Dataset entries
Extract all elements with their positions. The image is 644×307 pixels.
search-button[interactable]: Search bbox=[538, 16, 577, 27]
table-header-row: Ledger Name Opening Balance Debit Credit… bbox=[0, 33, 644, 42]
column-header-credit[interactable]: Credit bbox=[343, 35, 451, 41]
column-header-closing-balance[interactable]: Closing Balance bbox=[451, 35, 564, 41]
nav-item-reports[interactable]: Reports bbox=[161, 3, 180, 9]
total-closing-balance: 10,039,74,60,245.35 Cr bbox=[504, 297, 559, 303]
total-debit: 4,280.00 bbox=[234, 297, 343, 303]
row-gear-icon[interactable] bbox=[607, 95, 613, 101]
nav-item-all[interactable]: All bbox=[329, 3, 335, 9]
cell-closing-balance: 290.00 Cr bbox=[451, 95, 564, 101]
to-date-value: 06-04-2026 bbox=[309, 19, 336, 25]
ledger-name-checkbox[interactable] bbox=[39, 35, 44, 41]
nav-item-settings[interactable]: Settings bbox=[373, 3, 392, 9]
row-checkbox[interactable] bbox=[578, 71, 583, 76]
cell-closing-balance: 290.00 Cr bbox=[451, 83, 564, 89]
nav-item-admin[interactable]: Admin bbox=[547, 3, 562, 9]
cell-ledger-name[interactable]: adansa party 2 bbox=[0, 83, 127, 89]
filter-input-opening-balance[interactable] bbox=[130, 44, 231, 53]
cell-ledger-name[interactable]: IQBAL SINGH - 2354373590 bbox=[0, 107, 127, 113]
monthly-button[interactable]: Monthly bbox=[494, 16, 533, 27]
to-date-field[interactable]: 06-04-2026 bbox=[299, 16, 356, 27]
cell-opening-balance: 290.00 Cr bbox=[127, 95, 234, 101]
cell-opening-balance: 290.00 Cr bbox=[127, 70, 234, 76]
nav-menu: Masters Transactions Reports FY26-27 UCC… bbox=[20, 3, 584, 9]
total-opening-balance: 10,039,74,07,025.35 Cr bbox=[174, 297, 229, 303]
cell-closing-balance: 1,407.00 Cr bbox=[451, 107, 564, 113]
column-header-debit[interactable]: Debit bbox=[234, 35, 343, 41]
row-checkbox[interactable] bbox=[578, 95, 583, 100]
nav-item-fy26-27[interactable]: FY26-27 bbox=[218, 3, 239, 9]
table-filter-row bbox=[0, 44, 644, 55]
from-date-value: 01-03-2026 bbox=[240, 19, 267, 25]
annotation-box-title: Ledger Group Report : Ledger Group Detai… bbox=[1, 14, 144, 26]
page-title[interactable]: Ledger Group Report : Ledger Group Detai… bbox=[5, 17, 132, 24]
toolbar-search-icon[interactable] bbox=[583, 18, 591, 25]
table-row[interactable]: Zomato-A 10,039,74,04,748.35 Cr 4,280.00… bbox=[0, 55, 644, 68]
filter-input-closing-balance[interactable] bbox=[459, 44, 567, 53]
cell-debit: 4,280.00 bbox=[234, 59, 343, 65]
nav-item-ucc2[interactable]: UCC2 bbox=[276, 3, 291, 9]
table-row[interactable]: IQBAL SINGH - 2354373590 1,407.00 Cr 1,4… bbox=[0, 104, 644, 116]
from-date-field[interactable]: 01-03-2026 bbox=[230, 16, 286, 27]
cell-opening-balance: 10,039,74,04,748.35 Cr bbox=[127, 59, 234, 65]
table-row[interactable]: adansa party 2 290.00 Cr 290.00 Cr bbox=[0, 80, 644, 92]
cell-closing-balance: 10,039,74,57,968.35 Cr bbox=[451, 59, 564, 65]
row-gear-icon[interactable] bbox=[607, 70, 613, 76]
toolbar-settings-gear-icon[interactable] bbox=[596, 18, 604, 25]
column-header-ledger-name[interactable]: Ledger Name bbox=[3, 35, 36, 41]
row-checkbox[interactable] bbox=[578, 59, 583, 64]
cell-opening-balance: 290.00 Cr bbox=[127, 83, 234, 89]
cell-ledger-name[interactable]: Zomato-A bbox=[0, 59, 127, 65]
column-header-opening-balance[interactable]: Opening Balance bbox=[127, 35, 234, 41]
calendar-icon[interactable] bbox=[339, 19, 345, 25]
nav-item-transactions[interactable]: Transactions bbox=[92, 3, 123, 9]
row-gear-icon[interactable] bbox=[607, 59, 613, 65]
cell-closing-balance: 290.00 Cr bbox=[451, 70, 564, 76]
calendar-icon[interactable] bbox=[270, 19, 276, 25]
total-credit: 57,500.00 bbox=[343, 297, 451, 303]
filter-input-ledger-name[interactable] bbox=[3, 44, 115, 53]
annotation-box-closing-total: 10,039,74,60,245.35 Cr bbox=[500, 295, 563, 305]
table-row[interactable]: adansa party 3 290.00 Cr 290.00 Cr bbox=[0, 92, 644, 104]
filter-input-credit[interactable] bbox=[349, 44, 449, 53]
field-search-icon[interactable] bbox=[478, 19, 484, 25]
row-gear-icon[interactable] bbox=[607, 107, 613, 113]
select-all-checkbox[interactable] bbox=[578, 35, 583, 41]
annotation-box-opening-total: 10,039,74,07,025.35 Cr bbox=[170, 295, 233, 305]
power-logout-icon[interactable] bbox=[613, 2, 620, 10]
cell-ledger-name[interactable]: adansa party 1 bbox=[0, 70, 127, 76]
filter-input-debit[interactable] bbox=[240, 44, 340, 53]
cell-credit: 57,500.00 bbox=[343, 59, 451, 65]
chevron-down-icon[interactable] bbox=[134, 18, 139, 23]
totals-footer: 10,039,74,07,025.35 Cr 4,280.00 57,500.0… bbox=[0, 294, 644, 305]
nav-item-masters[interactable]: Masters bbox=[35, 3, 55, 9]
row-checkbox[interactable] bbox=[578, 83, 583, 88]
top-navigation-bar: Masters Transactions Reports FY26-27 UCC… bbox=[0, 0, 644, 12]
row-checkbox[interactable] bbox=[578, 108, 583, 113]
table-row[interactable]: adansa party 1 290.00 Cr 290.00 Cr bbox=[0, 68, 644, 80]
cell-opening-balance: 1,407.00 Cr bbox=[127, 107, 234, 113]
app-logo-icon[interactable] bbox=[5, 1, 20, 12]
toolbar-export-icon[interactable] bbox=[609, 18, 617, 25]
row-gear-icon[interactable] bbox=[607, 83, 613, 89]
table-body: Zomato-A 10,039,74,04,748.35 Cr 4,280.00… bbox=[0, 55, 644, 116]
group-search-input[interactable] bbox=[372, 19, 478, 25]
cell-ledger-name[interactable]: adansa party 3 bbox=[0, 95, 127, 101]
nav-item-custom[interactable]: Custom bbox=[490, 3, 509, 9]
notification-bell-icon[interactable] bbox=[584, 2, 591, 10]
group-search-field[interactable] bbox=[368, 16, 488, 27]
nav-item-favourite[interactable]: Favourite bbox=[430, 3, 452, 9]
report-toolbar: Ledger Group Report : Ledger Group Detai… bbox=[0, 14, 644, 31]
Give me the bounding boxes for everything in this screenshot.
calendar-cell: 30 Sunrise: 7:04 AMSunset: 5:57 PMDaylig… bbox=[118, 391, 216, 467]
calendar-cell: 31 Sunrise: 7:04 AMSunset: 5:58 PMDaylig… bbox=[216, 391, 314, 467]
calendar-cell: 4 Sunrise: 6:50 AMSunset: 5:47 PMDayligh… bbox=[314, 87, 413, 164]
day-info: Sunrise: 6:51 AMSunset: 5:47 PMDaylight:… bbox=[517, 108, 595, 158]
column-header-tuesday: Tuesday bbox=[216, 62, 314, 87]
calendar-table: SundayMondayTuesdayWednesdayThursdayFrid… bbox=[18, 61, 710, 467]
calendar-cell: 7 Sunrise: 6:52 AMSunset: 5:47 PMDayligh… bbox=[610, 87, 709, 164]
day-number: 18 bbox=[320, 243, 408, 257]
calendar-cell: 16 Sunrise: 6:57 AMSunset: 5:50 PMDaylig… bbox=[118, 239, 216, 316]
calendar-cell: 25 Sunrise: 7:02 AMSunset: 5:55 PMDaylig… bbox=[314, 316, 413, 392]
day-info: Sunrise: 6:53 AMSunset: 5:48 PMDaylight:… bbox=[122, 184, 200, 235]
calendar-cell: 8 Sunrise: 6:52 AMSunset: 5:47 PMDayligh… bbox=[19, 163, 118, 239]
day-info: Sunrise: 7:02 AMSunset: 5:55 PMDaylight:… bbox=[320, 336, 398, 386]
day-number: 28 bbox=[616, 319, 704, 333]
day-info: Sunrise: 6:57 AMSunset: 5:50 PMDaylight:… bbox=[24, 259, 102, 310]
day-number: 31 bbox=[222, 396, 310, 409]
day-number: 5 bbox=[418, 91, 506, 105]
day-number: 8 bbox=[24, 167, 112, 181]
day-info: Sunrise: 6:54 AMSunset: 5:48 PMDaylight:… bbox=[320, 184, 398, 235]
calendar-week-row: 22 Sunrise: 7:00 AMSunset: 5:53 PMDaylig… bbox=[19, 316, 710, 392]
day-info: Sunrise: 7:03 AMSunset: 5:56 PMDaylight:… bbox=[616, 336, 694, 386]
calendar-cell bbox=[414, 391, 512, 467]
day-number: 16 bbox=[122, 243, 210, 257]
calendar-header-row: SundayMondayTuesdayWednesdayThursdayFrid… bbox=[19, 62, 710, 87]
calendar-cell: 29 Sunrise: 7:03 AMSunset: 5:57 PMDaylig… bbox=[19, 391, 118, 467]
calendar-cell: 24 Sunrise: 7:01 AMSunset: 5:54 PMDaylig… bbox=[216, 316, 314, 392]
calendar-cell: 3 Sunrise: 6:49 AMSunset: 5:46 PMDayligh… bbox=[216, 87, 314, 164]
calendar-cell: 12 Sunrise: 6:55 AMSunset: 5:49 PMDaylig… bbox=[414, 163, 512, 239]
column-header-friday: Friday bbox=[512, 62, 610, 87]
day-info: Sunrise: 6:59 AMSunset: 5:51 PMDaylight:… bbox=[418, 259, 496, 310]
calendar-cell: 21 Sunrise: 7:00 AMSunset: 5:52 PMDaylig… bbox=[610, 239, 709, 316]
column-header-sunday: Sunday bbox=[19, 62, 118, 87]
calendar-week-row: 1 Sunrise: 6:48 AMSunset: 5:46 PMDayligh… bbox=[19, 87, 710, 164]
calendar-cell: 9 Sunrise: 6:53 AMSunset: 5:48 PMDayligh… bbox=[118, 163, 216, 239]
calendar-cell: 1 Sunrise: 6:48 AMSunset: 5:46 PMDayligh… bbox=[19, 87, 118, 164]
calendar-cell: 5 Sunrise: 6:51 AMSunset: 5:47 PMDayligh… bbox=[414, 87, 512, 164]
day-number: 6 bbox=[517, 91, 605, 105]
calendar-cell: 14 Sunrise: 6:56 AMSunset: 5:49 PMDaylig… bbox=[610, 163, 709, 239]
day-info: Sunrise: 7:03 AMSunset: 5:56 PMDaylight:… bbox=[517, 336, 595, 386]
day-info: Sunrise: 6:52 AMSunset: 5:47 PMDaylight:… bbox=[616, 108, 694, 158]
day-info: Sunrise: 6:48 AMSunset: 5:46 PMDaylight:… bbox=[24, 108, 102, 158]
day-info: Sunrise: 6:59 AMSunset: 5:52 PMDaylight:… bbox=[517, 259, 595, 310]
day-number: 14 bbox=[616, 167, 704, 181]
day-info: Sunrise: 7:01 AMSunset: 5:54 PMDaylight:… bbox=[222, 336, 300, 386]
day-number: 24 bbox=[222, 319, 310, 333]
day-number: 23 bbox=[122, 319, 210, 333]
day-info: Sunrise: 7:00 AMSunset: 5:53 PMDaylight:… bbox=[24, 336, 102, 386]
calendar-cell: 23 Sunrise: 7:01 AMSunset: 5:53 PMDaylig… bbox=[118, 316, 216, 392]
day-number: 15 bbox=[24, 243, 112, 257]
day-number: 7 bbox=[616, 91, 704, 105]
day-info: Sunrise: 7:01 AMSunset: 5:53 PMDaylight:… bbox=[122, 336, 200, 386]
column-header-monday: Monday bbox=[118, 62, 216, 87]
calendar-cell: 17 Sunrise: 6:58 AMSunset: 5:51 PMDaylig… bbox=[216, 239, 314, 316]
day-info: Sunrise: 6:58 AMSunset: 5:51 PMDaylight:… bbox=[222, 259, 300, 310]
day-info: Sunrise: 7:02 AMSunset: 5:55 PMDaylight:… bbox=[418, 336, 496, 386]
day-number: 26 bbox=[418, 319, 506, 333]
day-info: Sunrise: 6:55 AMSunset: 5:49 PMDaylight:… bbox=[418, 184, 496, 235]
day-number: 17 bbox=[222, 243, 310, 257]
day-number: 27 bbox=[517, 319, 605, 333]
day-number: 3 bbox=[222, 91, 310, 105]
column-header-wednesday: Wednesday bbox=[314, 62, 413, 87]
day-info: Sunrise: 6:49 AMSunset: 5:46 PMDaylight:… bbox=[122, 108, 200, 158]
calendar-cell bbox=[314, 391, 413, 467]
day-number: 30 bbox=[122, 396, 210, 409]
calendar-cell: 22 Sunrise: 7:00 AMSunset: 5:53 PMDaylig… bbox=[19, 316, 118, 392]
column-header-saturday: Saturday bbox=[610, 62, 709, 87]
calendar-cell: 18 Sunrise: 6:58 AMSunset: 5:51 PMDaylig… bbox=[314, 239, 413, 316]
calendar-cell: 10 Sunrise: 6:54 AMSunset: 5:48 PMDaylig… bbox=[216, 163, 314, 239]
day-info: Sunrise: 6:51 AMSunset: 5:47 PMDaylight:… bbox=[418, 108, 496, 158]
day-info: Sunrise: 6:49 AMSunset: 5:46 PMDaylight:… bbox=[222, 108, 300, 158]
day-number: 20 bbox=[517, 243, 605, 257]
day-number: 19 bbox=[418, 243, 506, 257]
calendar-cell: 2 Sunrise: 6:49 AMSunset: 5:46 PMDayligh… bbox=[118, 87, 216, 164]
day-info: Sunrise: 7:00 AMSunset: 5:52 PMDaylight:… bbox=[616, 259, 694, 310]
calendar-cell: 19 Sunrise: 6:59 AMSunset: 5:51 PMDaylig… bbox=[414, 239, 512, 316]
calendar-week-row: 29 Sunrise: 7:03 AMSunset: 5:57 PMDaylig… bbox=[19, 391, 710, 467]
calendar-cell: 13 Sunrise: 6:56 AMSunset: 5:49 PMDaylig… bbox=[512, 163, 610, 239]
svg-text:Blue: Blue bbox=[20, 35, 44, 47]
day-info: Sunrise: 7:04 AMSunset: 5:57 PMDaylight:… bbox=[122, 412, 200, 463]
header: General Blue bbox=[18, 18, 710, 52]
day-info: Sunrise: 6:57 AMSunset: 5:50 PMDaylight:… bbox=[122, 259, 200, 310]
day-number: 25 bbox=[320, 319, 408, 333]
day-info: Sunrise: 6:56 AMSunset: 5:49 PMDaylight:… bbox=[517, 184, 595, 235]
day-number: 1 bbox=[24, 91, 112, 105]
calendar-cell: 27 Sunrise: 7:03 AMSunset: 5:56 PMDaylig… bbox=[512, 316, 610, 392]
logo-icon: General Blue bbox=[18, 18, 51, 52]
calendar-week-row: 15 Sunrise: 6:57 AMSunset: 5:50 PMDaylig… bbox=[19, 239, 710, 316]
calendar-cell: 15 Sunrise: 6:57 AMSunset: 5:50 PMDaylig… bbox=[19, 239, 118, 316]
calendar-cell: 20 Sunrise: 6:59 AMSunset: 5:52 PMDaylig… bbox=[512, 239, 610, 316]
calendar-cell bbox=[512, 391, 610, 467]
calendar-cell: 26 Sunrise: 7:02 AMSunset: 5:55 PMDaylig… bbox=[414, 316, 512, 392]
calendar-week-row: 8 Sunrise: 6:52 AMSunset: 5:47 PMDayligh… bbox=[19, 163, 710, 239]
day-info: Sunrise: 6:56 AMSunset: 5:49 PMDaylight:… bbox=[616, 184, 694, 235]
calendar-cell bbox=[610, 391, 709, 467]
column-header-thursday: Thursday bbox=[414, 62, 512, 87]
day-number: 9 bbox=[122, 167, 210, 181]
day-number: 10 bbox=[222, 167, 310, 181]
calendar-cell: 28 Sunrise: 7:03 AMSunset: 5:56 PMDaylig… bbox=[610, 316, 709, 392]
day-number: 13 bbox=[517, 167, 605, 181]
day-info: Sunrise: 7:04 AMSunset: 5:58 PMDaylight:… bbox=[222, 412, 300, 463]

Exercise aim: Could you tally the lines in these records that contain the word "closing" and give only the result?

The answer: 9